INSTRUCTIONS TO FOLLOW: Type out all the records once more, exactly.

SOURCE RECORDS:
=== Section Start ===

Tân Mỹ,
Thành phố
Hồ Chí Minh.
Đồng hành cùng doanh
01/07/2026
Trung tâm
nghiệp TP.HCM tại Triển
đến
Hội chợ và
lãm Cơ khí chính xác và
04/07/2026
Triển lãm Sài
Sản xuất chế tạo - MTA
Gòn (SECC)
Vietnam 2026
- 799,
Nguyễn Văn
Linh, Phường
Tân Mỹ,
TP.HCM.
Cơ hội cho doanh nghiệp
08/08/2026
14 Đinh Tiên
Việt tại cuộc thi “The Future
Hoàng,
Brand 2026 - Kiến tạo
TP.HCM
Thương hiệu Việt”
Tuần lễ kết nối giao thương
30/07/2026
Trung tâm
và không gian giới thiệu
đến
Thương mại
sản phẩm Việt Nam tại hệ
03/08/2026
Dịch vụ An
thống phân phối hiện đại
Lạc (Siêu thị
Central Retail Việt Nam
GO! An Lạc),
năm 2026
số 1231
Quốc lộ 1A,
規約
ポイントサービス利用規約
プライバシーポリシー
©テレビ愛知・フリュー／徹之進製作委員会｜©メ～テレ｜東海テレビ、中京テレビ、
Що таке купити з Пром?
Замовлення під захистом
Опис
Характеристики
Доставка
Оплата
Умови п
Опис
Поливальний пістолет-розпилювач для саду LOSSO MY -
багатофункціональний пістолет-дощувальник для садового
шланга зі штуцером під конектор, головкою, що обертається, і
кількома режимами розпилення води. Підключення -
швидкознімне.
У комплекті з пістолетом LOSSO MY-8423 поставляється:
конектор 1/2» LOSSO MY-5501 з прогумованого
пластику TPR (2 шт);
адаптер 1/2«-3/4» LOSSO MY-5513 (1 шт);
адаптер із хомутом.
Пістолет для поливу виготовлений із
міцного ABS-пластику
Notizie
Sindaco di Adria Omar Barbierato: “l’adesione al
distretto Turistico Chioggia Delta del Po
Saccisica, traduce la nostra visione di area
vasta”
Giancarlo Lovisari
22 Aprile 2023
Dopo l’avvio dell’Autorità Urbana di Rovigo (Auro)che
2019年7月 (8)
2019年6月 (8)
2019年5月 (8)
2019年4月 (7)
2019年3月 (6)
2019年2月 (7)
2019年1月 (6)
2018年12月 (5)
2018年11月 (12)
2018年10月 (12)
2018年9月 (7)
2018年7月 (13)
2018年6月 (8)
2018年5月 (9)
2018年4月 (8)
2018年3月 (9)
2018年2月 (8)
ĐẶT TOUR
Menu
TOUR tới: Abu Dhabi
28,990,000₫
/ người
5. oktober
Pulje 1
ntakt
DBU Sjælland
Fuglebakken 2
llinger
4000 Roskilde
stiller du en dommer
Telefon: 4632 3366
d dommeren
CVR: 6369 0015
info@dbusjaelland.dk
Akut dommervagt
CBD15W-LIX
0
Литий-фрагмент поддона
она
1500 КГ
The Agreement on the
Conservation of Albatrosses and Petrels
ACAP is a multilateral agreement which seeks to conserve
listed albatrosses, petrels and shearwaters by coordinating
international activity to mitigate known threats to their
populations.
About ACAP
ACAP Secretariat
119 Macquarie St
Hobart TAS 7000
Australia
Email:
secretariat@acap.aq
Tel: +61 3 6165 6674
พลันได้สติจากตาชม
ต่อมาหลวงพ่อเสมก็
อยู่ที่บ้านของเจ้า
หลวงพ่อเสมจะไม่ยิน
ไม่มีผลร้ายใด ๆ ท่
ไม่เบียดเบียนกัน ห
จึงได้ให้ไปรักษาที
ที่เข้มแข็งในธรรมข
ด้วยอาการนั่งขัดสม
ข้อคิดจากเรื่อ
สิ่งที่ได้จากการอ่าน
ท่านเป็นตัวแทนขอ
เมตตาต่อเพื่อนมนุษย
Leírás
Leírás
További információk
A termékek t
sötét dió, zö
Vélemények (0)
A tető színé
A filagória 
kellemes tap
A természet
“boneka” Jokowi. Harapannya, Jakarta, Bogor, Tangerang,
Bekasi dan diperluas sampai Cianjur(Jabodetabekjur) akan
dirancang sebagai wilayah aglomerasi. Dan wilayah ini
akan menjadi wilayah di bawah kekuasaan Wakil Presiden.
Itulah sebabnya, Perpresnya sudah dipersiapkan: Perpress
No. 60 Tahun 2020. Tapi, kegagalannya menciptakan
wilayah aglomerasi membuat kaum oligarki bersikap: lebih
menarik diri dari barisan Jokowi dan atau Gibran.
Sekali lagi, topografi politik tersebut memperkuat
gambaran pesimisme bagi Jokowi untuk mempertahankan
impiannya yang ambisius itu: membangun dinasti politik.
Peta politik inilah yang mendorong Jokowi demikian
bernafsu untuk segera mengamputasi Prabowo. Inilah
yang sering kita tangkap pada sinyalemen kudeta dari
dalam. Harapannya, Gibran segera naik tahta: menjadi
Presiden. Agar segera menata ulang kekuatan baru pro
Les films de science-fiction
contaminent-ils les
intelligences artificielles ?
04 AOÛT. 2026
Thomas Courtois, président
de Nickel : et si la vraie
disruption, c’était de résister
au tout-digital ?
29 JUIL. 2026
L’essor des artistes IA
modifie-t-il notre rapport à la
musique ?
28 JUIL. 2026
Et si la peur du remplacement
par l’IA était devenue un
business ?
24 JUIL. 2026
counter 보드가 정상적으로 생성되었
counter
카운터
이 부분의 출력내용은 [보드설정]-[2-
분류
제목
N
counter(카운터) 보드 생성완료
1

=== Section End ===

ANSWER FOR THIS EXERCISE:
Tân Mỹ,
Thành phố
Hồ Chí Minh.
Đồng hành cùng doanh
01/07/2026
Trung tâm
nghiệp TP.HCM tại Triển
đến
Hội chợ và
lãm Cơ khí chính xác và
04/07/2026
Triển lãm Sài
Sản xuất chế tạo - MTA
Gòn (SECC)
Vietnam 2026
- 799,
Nguyễn Văn
Linh, Phường
Tân Mỹ,
TP.HCM.
Cơ hội cho doanh nghiệp
08/08/2026
14 Đinh Tiên
Việt tại cuộc thi “The Future
Hoàng,
Brand 2026 - Kiến tạo
TP.HCM
Thương hiệu Việt”
Tuần lễ kết nối giao thương
30/07/2026
Trung tâm
và không gian giới thiệu
đến
Thương mại
sản phẩm Việt Nam tại hệ
03/08/2026
Dịch vụ An
thống phân phối hiện đại
Lạc (Siêu thị
Central Retail Việt Nam
GO! An Lạc),
năm 2026
số 1231
Quốc lộ 1A,
規約
ポイントサービス利用規約
プライバシーポリシー
©テレビ愛知・フリュー／徹之進製作委員会｜©メ～テレ｜東海テレビ、中京テレビ、
Що таке купити з Пром?
Замовлення під захистом
Опис
Характеристики
Доставка
Оплата
Умови п
Опис
Поливальний пістолет-розпилювач для саду LOSSO MY -
багатофункціональний пістолет-дощувальник для садового
шланга зі штуцером під конектор, головкою, що обертається, і
кількома режимами розпилення води. Підключення -
швидкознімне.
У комплекті з пістолетом LOSSO MY-8423 поставляється:
конектор 1/2» LOSSO MY-5501 з прогумованого
пластику TPR (2 шт);
адаптер 1/2«-3/4» LOSSO MY-5513 (1 шт);
адаптер із хомутом.
Пістолет для поливу виготовлений із
міцного ABS-пластику
Notizie
Sindaco di Adria Omar Barbierato: “l’adesione al
distretto Turistico Chioggia Delta del Po
Saccisica, traduce la nostra visione di area
vasta”
Giancarlo Lovisari
22 Aprile 2023
Dopo l’avvio dell’Autorità Urbana di Rovigo (Auro)che
2019年7月 (8)
2019年6月 (8)
2019年5月 (8)
2019年4月 (7)
2019年3月 (6)
2019年2月 (7)
2019年1月 (6)
2018年12月 (5)
2018年11月 (12)
2018年10月 (12)
2018年9月 (7)
2018年7月 (13)
2018年6月 (8)
2018年5月 (9)
2018年4月 (8)
2018年3月 (9)
2018年2月 (8)
ĐẶT TOUR
Menu
TOUR tới: Abu Dhabi
28,990,000₫
/ người
5. oktober
Pulje 1
ntakt
DBU Sjælland
Fuglebakken 2
llinger
4000 Roskilde
stiller du en dommer
Telefon: 4632 3366
d dommeren
CVR: 6369 0015
info@dbusjaelland.dk
Akut dommervagt
CBD15W-LIX
0
Литий-фрагмент поддона
она
1500 КГ
The Agreement on the
Conservation of Albatrosses and Petrels
ACAP is a multilateral agreement which seeks to conserve
listed albatrosses, petrels and shearwaters by coordinating
international activity to mitigate known threats to their
populations.
About ACAP
ACAP Secretariat
119 Macquarie St
Hobart TAS 7000
Australia
Email:
secretariat@acap.aq
Tel: +61 3 6165 6674
พลันได้สติจากตาชม
ต่อมาหลวงพ่อเสมก็
อยู่ที่บ้านของเจ้า
หลวงพ่อเสมจะไม่ยิน
ไม่มีผลร้ายใด ๆ ท่
ไม่เบียดเบียนกัน ห
จึงได้ให้ไปรักษาที
ที่เข้มแข็งในธรรมข
ด้วยอาการนั่งขัดสม
ข้อคิดจากเรื่อ
สิ่งที่ได้จากการอ่าน
ท่านเป็นตัวแทนขอ
เมตตาต่อเพื่อนมนุษย
Leírás
Leírás
További információk
A termékek t
sötét dió, zö
Vélemények (0)
A tető színé
A filagória 
kellemes tap
A természet
“boneka” Jokowi. Harapannya, Jakarta, Bogor, Tangerang,
Bekasi dan diperluas sampai Cianjur(Jabodetabekjur) akan
dirancang sebagai wilayah aglomerasi. Dan wilayah ini
akan menjadi wilayah di bawah kekuasaan Wakil Presiden.
Itulah sebabnya, Perpresnya sudah dipersiapkan: Perpress
No. 60 Tahun 2020. Tapi, kegagalannya menciptakan
wilayah aglomerasi membuat kaum oligarki bersikap: lebih
menarik diri dari barisan Jokowi dan atau Gibran.
Sekali lagi, topografi politik tersebut memperkuat
gambaran pesimisme bagi Jokowi untuk mempertahankan
impiannya yang ambisius itu: membangun dinasti politik.
Peta politik inilah yang mendorong Jokowi demikian
bernafsu untuk segera mengamputasi Prabowo. Inilah
yang sering kita tangkap pada sinyalemen kudeta dari
dalam. Harapannya, Gibran segera naik tahta: menjadi
Presiden. Agar segera menata ulang kekuatan baru pro
Les films de science-fiction
contaminent-ils les
intelligences artificielles ?
04 AOÛT. 2026
Thomas Courtois, président
de Nickel : et si la vraie
disruption, c’était de résister
au tout-digital ?
29 JUIL. 2026
L’essor des artistes IA
modifie-t-il notre rapport à la
musique ?
28 JUIL. 2026
Et si la peur du remplacement
par l’IA était devenue un
business ?
24 JUIL. 2026
counter 보드가 정상적으로 생성되었
counter
카운터
이 부분의 출력내용은 [보드설정]-[2-
분류
제목
N
counter(카운터) 보드 생성완료
1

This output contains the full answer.